– Еще бы не помнить, – в очередной раз усмехнулся Маршан. – Мой дед там тоже катался, а после пожара у нас в амбаре годами валялась вся эта рухлядь, пока мы с отцом не восстановили манеж.
«Хорошо, что я сижу, – подумала Алена. – А то прямо сейчас рухнула бы у ног Маршана и этих ажанов!»
Как она могла забыть, как она могла забыть? Как она могла забыть, что по-французски «манеж» – это не только место для тренировок лошадей и всадников, но и карусель? Ага, полное название – manège de chevaux de bois, «манеж деревянных лошадей». Сколько раз Алена водила маленьких Лизу и Таню кататься на таких манежах – и в парк Тюильри, и к Сакре-Кер, где они наперебой норовили сесть на любимую красную лошадку, и в парк Ле Аль, где в манеже были и коровы, и зайцы, и поросята… Теперь той карусели уже несколько лет как нет, парк перестраивают, и это печально!

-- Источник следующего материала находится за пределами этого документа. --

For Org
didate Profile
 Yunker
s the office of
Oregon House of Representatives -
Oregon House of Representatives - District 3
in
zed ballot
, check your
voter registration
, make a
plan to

«Ужасно жаль, ужасно жаль, что нет уже коров в Ле Аль», – тупо срифмовала Алена.
Манеж! Карусель! Во Френе сгорели деревянные лошадки: и бэ, и гри, и альзан, и руэн, как говорил старый служитель из школы верховой езды.
И текст письма, которое было напечатано на старой машинке, на старой бумаге, словно бы всплыл перед глазами нашей героини:
«Одиль, верни сама знаешь что, пока не поздно. «Серый» конь. Левый задний. Даю три дня. Потом убью».

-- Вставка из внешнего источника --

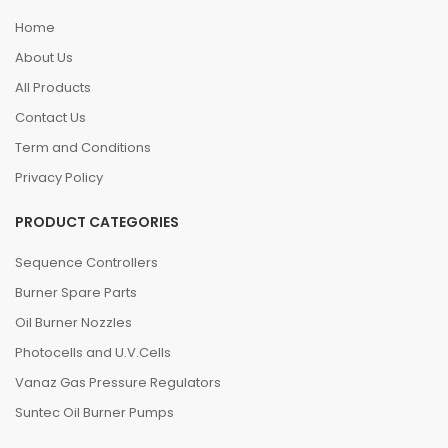
Home
About Us
All Products
Contact Us
Term and Conditions
Privacy Policy
PRODUCT CATEGORIES
Sequence Controllers
Burner Spare Parts
Oil Burner Nozzles
Photocells and U.V.Cells
Vanaz Gas Pressure Regulators
Suntec Oil Burner Pumps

Какая связь между тем, что должна вернуть Одиль, и серым – он же пегий – деревянным конем из давно сгоревшего манежа? Или младший Рицци уже знает, что карусель восстановлена и, возможно, старый пегий снова бегает по кругу и в уме – цок, цок! – круги считает?
«А вдруг я его сейчас увижу, этого пегого? – подумала Алена, внезапно разволновавшись, как девочка перед первым свиданием, и чуть не стукнула себя по голове от злости. – О чем ты, безумная? Какие тебе пегие лошади? Какие Одили и Зигфриды? Ты о себе подумай! Тебе срок светит, а ты…»
– Элен, – вернул ее к реальности голос Маршана, который как раз открыл дверцу фургона с ее стороны, – вы же хотели посмотреть мой склад? Пойдемте.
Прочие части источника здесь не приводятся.